N’accusons donc pas Bernard-Henri Lévy de manquer, sur quelque point, de logique. Il nous incombe à coup sûr de lui opposer sereinement une autre logique. Nous venons d’assez loin. Nous avons même professé, il y a à peine plus d’un siècle, que la vérité avait tous les droits et l’erreur aucun. L’idée a même été combattue, parmi nous, selon laquelle les violations de la religion catholique ne devraient pas relever de pénalités légales de la part de la société civile. Récemment, certains d’entre nous ont failli, à l’occasion du film La Dernière Tentation du Christ, réclamer le rétablissement du délit de blasphème, au moins pour autant qu’il constitue un très grave irrespect des convictions d’autrui.
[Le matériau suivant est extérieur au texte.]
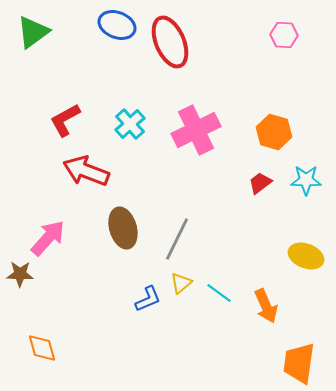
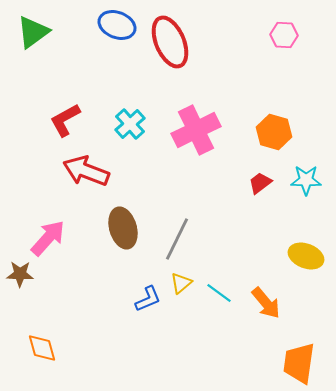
orange arrow: moved 3 px up; rotated 16 degrees counterclockwise
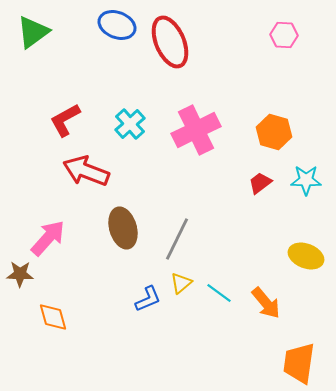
orange diamond: moved 11 px right, 31 px up
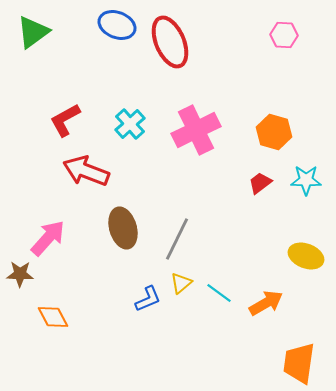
orange arrow: rotated 80 degrees counterclockwise
orange diamond: rotated 12 degrees counterclockwise
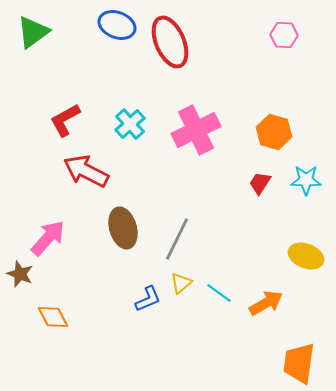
red arrow: rotated 6 degrees clockwise
red trapezoid: rotated 20 degrees counterclockwise
brown star: rotated 20 degrees clockwise
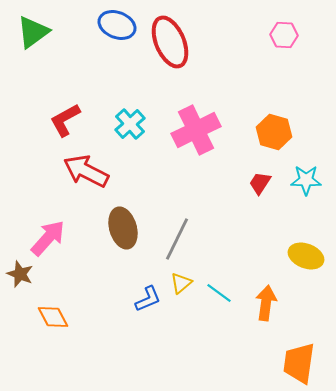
orange arrow: rotated 52 degrees counterclockwise
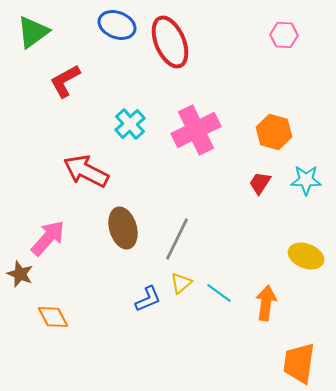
red L-shape: moved 39 px up
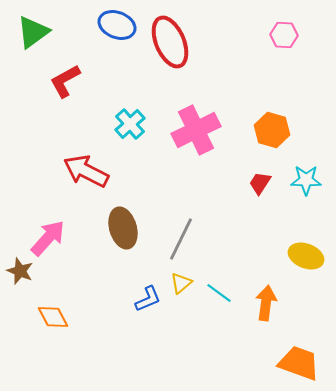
orange hexagon: moved 2 px left, 2 px up
gray line: moved 4 px right
brown star: moved 3 px up
orange trapezoid: rotated 102 degrees clockwise
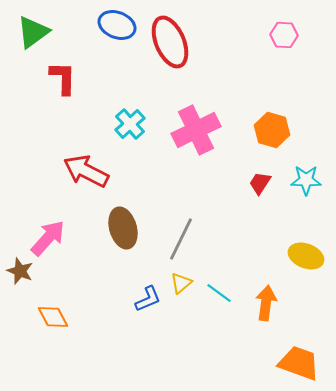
red L-shape: moved 2 px left, 3 px up; rotated 120 degrees clockwise
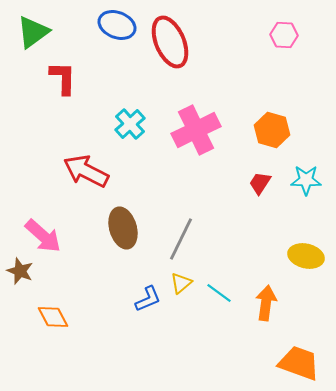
pink arrow: moved 5 px left, 2 px up; rotated 90 degrees clockwise
yellow ellipse: rotated 8 degrees counterclockwise
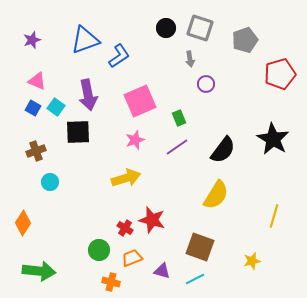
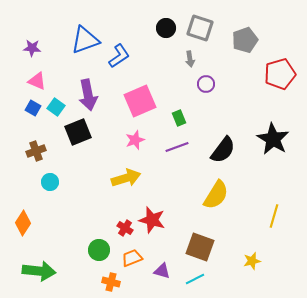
purple star: moved 8 px down; rotated 24 degrees clockwise
black square: rotated 20 degrees counterclockwise
purple line: rotated 15 degrees clockwise
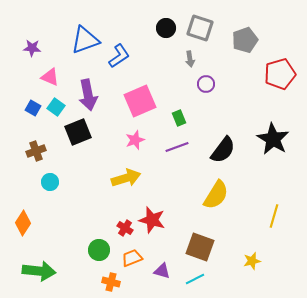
pink triangle: moved 13 px right, 4 px up
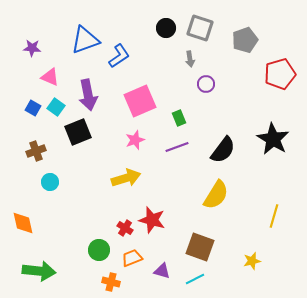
orange diamond: rotated 45 degrees counterclockwise
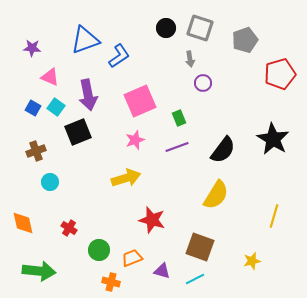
purple circle: moved 3 px left, 1 px up
red cross: moved 56 px left
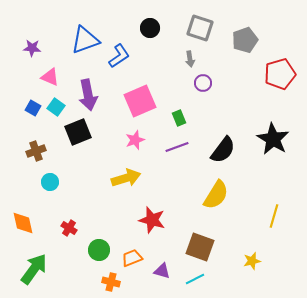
black circle: moved 16 px left
green arrow: moved 5 px left, 2 px up; rotated 60 degrees counterclockwise
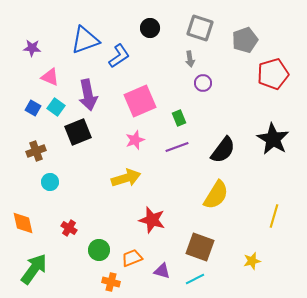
red pentagon: moved 7 px left
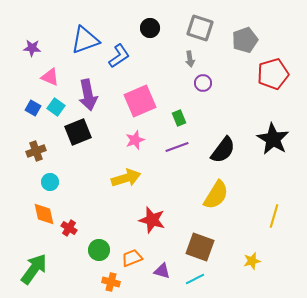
orange diamond: moved 21 px right, 9 px up
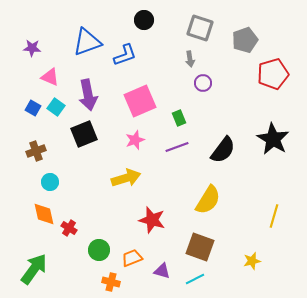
black circle: moved 6 px left, 8 px up
blue triangle: moved 2 px right, 2 px down
blue L-shape: moved 6 px right, 1 px up; rotated 15 degrees clockwise
black square: moved 6 px right, 2 px down
yellow semicircle: moved 8 px left, 5 px down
Mais alors, et quoi qu’il en soit de quelque légitime intention, ne serions-nous pas entrés à tout petits pas dans l’engrenage qui conduit les ayatollahs iraniens à condamner à mort Salman Rushdie et des islamistes bangladais à persécuter Taslima Nasreen ? La vérité ne peut céder si peu que ce soit à l’antique tentation de l’impérialisme, sans se laisser défigurer et par là justifier des levées de boucliers aussi sévères que « la pureté dangereuse ».

Il y a cependant une question à laquelle les croyants ne peuvent se dérober. Dans « la foire aux idées » qu’est devenue la société démocratique et médiatique, la Vérité que nous tenons de Jésus-Christ, alors même qu’elle continue de nous échapper parce qu’elle est inépuisable, devient une conviction parmi d’autres. Difficile d’imaginer une dérogation à ce statut sans détruire les bases mêmes de la liberté religieuse qui garantit à toute croyance mais aussi à toute forme de non-croyance l’absence de la moindre contrainte extérieure.

« Le chrétien est ainsi invité à abandonner sa particularité, écrit Olivier Boulnois, à mettre ce qui fonde ses convictions entre parenthèses, à ravaler sa foi au plan des opinions. C’est-à-dire à nier ce qui est pour lui l’essentiel : à supprimer le statut de ce qui est pour lui la Vérité. » (Communio, septembre-octobre 1994.) Peut-il faire autrement ? Ce n’est pas à ses yeux que la vérité devient une opinion : elle est vérité, et rien d’autre. Mais le chrétien peut-il l’attester devant les autres, en misant sur la seule force intérieure de la vérité elle-même, sans prendre le risque qu’elle soit par ces autres étiquetée a priori comme opinion ? Le dialogue est à ce prix.

Il y a une autre question. La Vérité – chrétienne – peut-elle se dire, à cause même de sa nature, autrement que sur le registre de l’amour ? Qu’elle soit majoritaire dans un type de société ou minoritaire dans un autre, elle n’est pas faite pour être assenée mais d’abord pour transparaître ici ou là, telle une facette de ce Dieu dont saint Jean dit qu’il est Amour. L’oublierions-nous que les quatre Pères Blancs qui, après d’autres, sont tombés sur le sol algérien, victimes de l’intégrisme, nous le rappelleraient avec le poids de leurs vies humblement livrées. Ils ne prêchaient guère, en pays musulman. Ils servaient, comme Celui qui est « venu, non pour être servi, mais pour servir ». Et si c’était d’abord cela, « rendre témoignage à la vérité » ? Il y a au moins deux façons pour la vérité d’être dangereuse. Celle qui porte ses adeptes à l’imposer aux autres. Mais d’abord et surtout, celle qui consiste pour chacun, à ses risques et périls, à « aimer en actes et en Vérité ».